Il fit une pause dans son discours, pivota mécaniquement vers le trentenaire en blouse blanche qui hocha de la tête dans la seconde, et poursuivit d'un même ton :

― Vous serez placée sous surveillance électronique durant l'enquête et dans l'attente du procès. Vous devrez impérativement demeurer dans un périmètre déterminé lors de la pose du dispositif... du bracelet électronique, il compléta en percevant l'incompréhension dans le regard de Dulcie, et en respecter les horaires. À la moindre incartade de votre part, stipula-t-il avec plus de sévérité qui n'entacha pourtant rien à son sang-froid, ou si vous refusez cette mesure, vous terminerez votre mise en examen en détention provisoire et serez immédiatement déférée.

Il s'arrêta de nouveau, puis scruta autour de lui comme pour vérifier qui il y avait dans la pièce.

― J'ai cru comprendre que vous n'aviez pas d'avocat ?

Dulcie confirma d'un silence craintif.

― Il vous en sera donc commis un d'office. Vous donnerez votre accord officiel en sa présence au domicile déclaré par votre personne hébergeante, dit-il en jetant un coup d'œil à Bonnie.

Celle-ci acquiesça et le petit groupe quitta les lieux. Dulcie se rhabilla d'une robe vaporeuse et claire qui voilait largement sa cuisse blessée, avant de boitiller vers la porte, derrière laquelle sa nouvelle colocataire l'attendait impatiemment. Les deux femmes firent le trajet du retour en train, ensemble, parvinrent à destination dans la soirée, et pénétrèrent à la hâte dans le modeste appartement de Bonnie.

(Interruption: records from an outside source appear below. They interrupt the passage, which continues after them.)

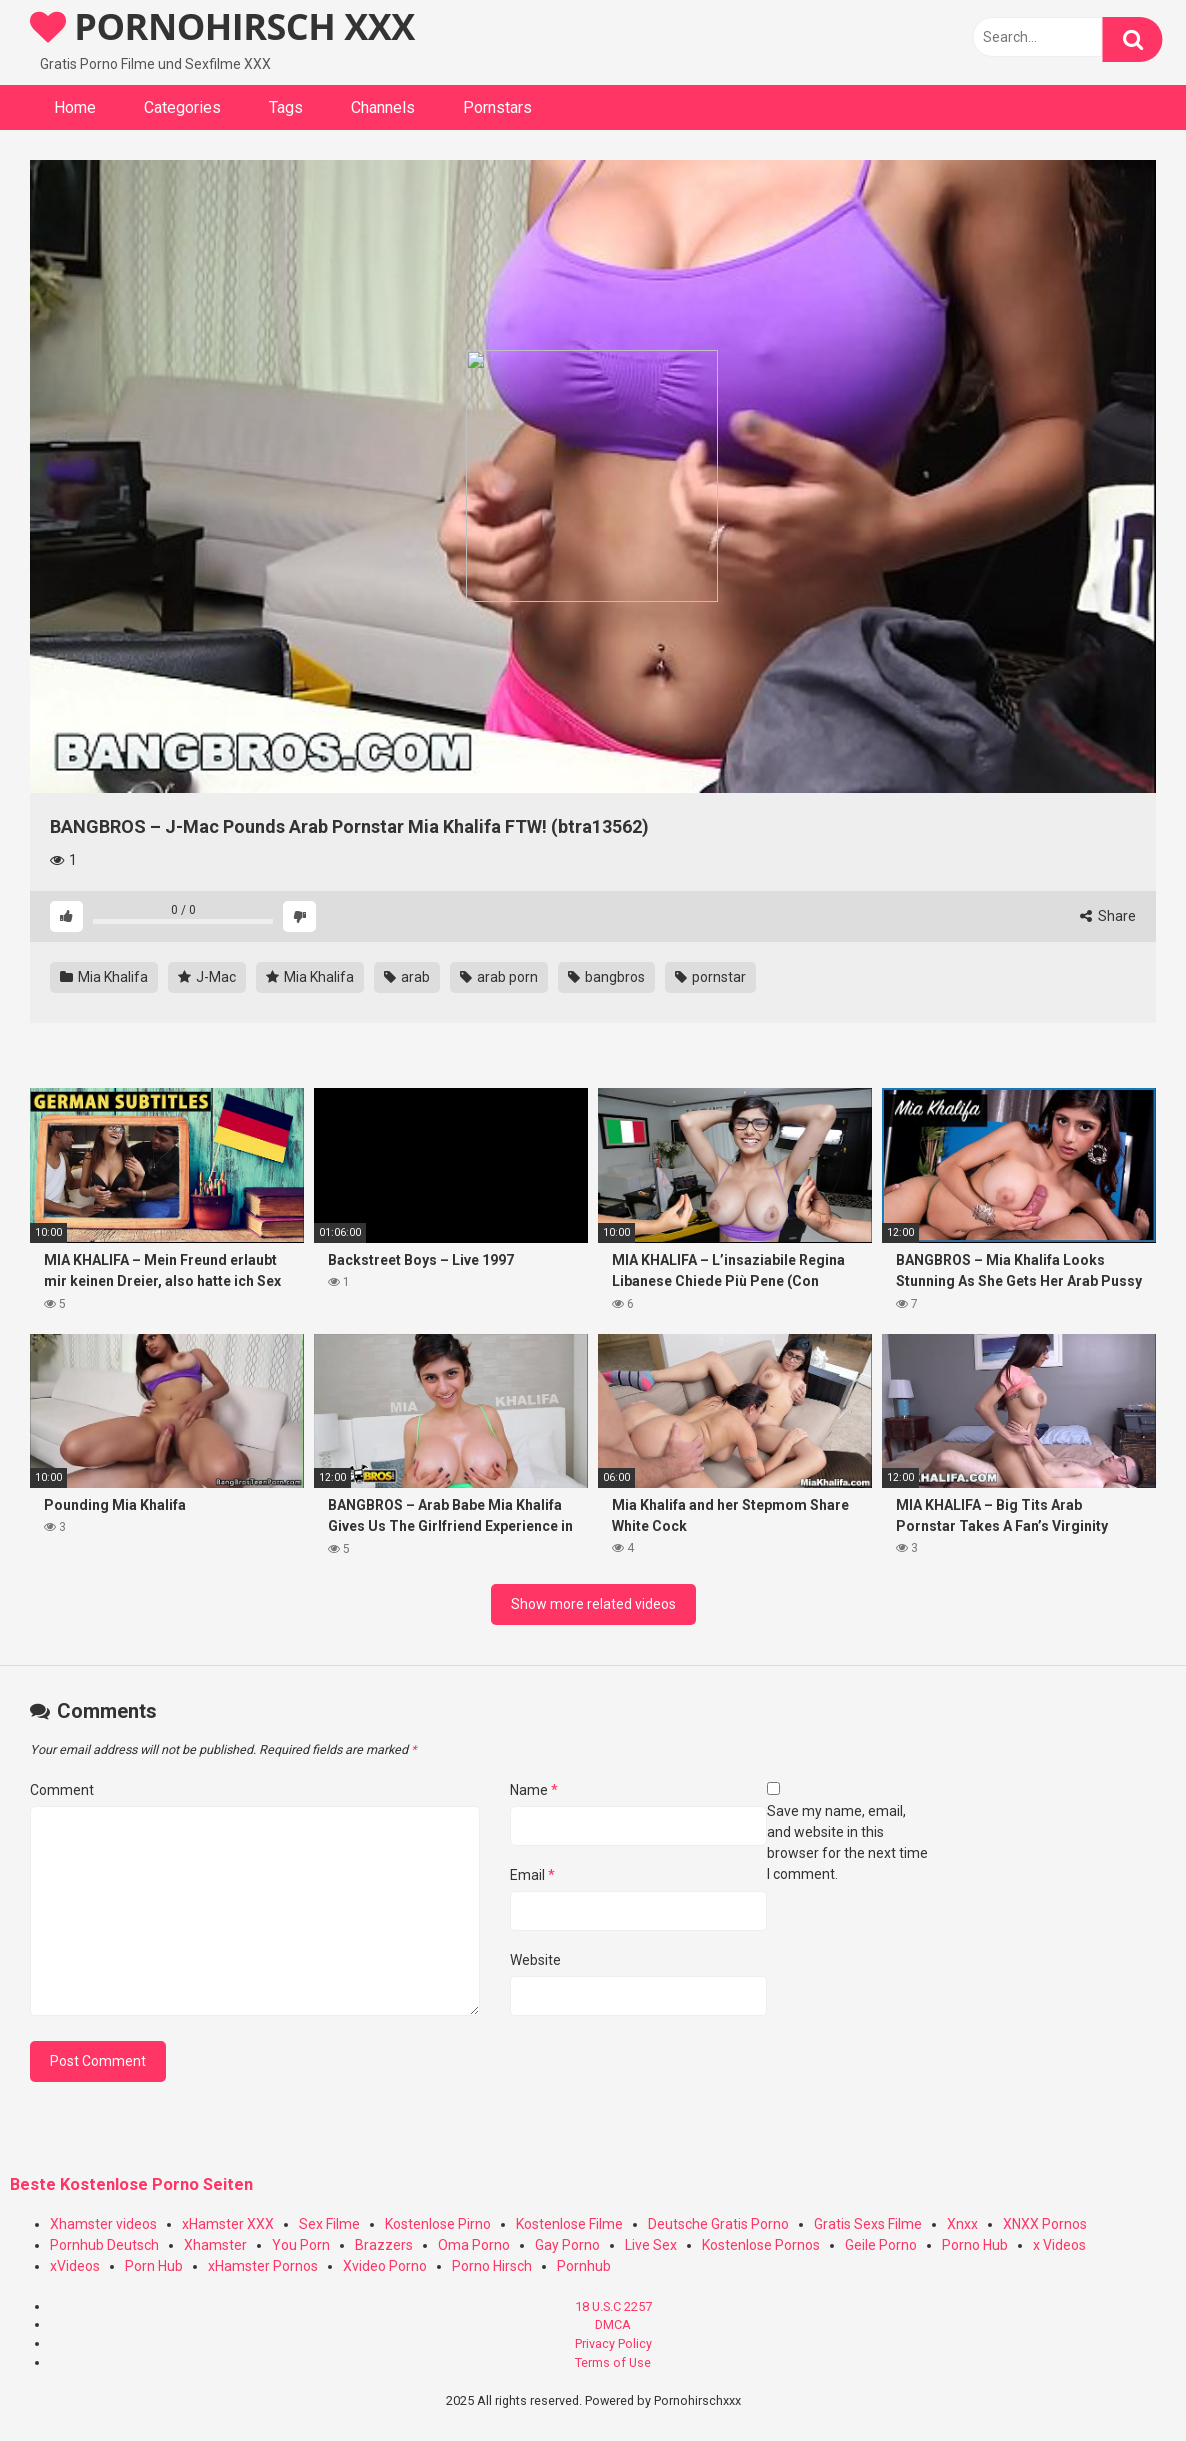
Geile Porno (881, 2245)
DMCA (613, 2324)
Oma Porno (474, 2245)
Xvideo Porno (385, 2266)
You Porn (301, 2245)
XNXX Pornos (1045, 2224)
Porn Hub (154, 2266)
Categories (182, 107)
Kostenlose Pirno (438, 2224)
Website (535, 1960)
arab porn (499, 977)
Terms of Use (613, 2362)
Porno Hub (975, 2245)
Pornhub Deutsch (104, 2245)
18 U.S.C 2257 (613, 2306)
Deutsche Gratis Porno (718, 2224)
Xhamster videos (103, 2224)
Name (534, 1790)
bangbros (606, 977)
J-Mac (207, 977)
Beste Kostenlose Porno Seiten (131, 2184)
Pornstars (497, 107)
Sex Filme (329, 2224)
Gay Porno (567, 2245)
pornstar (710, 977)
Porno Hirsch (492, 2266)
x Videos (1059, 2245)
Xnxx (962, 2224)
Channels (383, 107)
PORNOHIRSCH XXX (222, 26)
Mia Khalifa (104, 977)
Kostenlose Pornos (761, 2245)
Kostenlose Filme (569, 2224)
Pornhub (584, 2266)
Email (532, 1875)
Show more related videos (593, 1604)
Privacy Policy (613, 2343)
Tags (286, 107)
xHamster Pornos (263, 2266)
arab (407, 977)
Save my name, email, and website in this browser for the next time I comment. (847, 1842)
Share (1108, 916)
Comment (62, 1790)
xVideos (75, 2266)
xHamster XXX (228, 2224)
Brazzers (384, 2245)
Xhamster (215, 2245)
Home (75, 107)
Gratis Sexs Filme (868, 2224)
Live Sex (651, 2245)
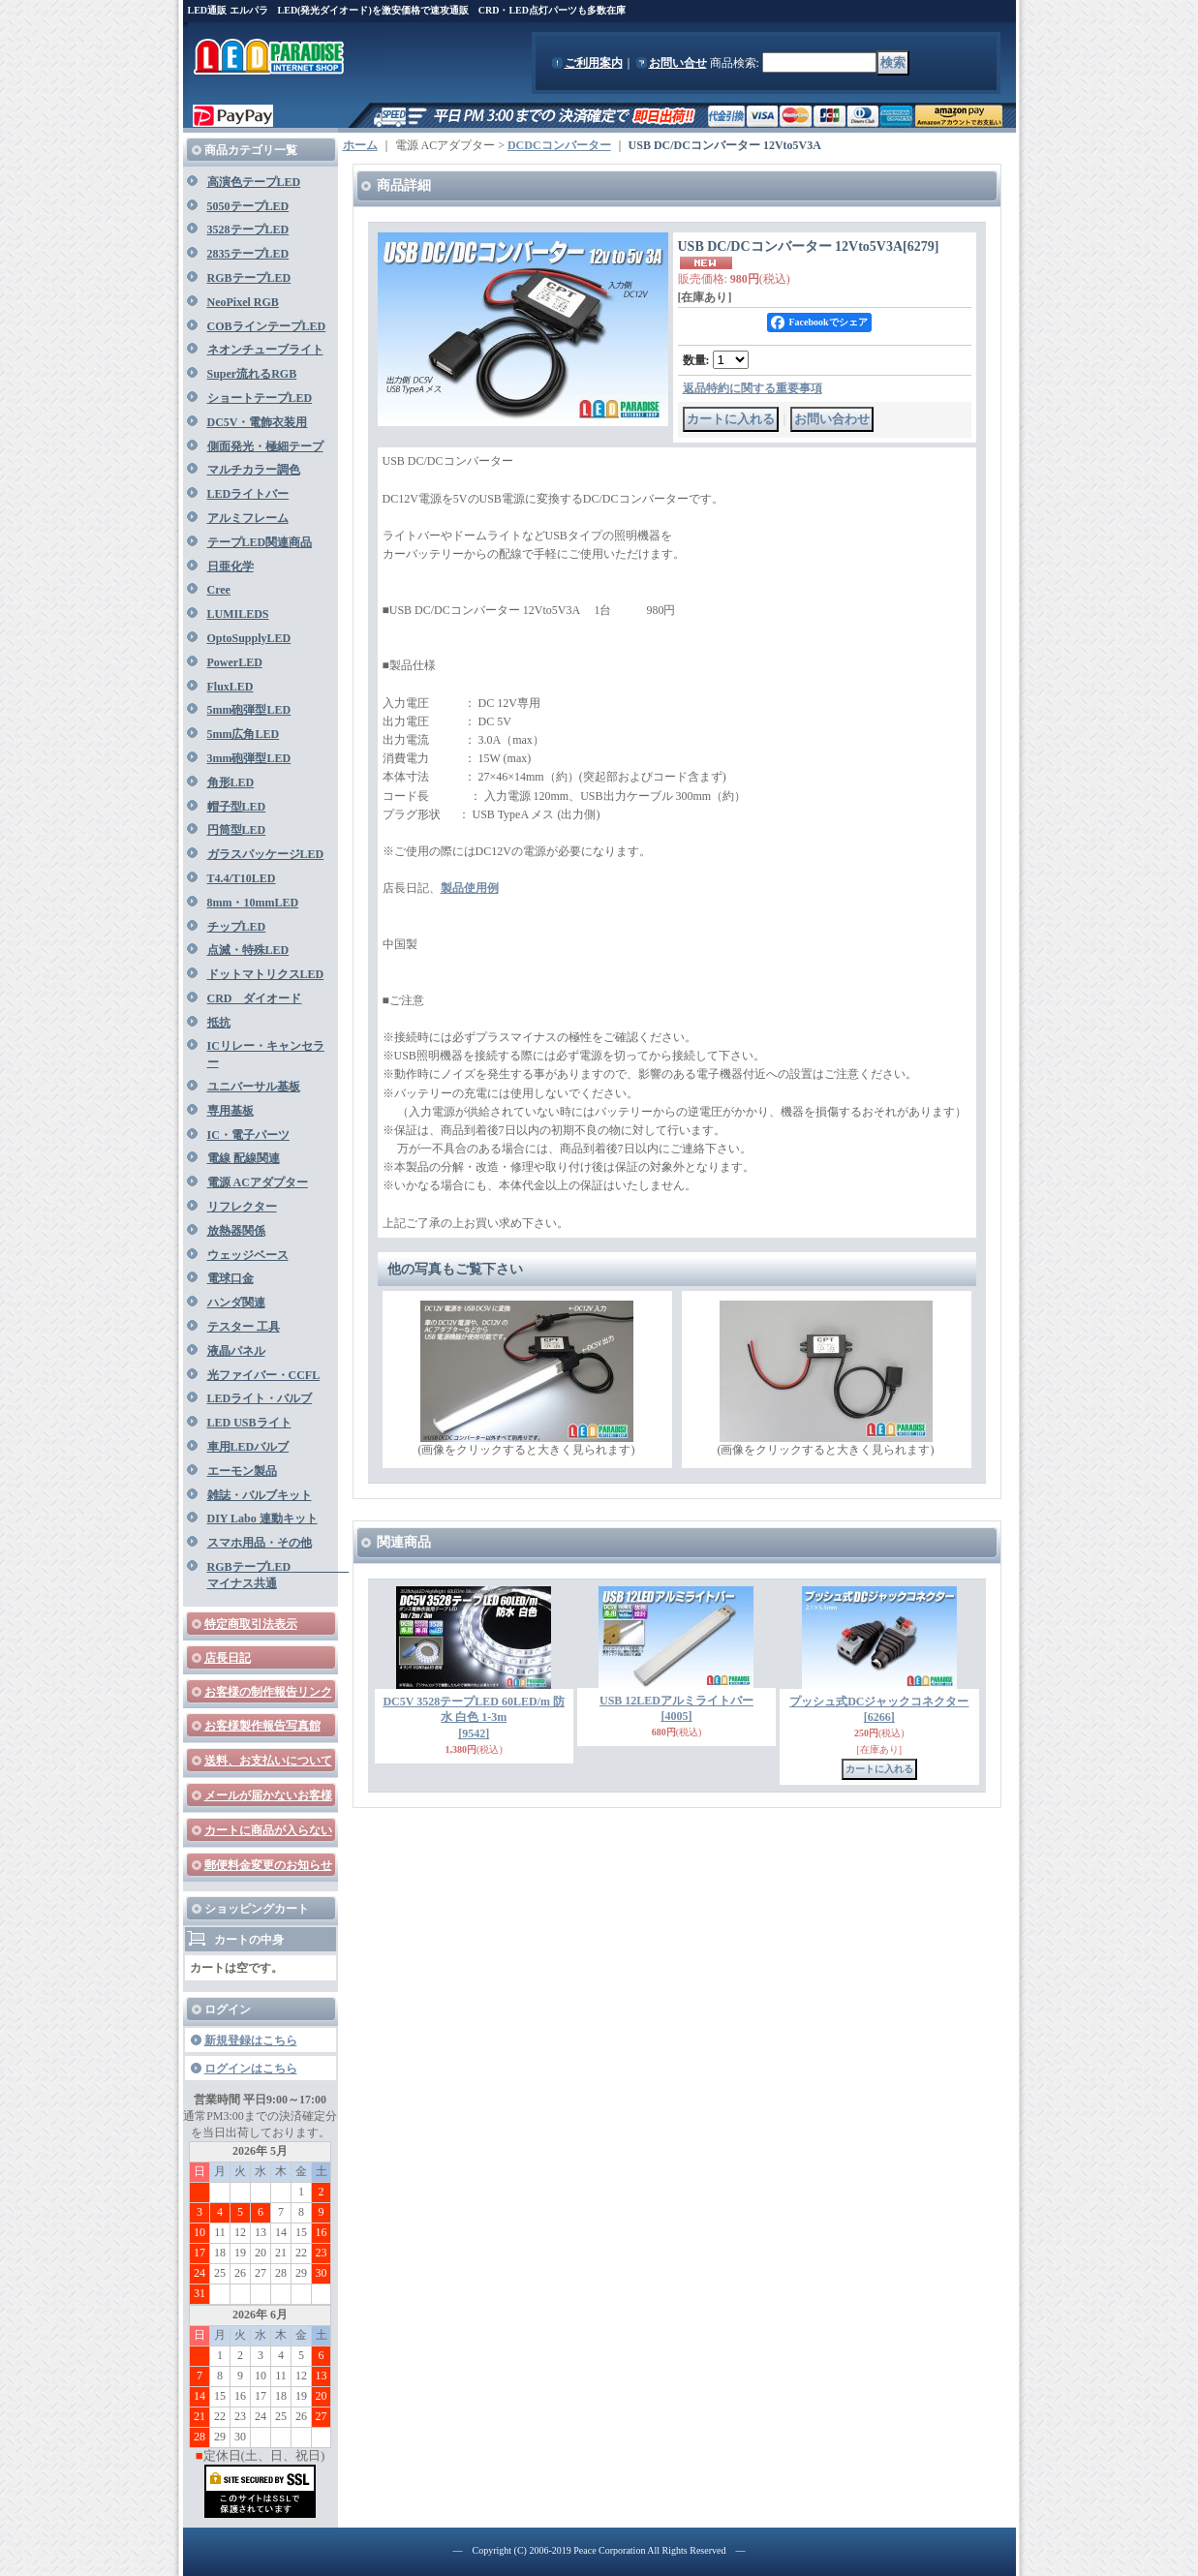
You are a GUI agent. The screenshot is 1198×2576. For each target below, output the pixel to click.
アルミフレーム (248, 518)
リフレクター (242, 1206)
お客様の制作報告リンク (268, 1692)
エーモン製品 (242, 1471)
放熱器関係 (236, 1231)
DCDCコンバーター (559, 145)
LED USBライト (249, 1422)
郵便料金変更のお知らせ (268, 1865)
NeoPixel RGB (243, 302)
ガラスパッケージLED (265, 854)
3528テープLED (248, 229)
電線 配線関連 (243, 1158)
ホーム (360, 145)
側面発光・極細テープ (265, 446)
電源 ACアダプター (257, 1182)
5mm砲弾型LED (249, 710)
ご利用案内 (594, 63)
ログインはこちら (250, 2068)
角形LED (231, 782)
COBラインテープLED (266, 326)
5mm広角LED (243, 734)
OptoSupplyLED (249, 638)
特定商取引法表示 (250, 1624)
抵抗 (218, 1022)
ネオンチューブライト (265, 349)
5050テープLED (248, 206)
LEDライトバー (248, 494)
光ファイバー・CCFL (264, 1375)
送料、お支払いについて (268, 1760)
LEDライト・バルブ (260, 1398)
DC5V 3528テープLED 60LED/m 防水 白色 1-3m (473, 1718)
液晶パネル (236, 1351)
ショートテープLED (260, 398)
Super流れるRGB (252, 374)
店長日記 (227, 1658)
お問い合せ (678, 63)
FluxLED (230, 686)
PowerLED (234, 662)
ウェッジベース (248, 1255)
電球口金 (230, 1278)
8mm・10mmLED (253, 902)
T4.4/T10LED (241, 878)
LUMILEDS (238, 614)
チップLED (236, 927)
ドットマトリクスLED (265, 974)
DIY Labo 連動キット (262, 1518)
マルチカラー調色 (253, 469)
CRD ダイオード (254, 998)
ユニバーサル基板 (253, 1086)
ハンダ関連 (236, 1302)
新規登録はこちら (250, 2040)
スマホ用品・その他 (259, 1542)
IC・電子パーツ (248, 1135)
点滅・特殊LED (248, 950)
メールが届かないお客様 (268, 1795)
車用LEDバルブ (248, 1447)
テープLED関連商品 (260, 542)
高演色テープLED (254, 182)
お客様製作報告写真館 (262, 1726)
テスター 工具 (243, 1327)
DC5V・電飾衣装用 (257, 422)
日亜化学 (230, 566)
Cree (218, 590)
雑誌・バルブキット (259, 1495)
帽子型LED (236, 806)
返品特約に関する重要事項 (752, 388)
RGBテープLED (249, 278)
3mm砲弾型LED (249, 758)
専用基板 (230, 1111)
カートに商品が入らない (268, 1830)
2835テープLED (248, 254)
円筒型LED (236, 830)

Au milieu d'un salon douillet et intimiste, Dulcie, déjà somnolentes, était remplies d'attentes. Sauf que, même en posant les yeux sur la sobre cuisine ouverte, le canapé d'angle sous une large fenêtre, ou les touches de couleur des coussins, lampes et bougies disséminées un peu partout, aucun souvenir ne lui revint, comme elle l'avait tant redouté. De la plus décevante des manières, l'endroit ne lui évoqua absolument rien, et la partie du cerveau qui régissait sa mémoire resta inexorablement vide.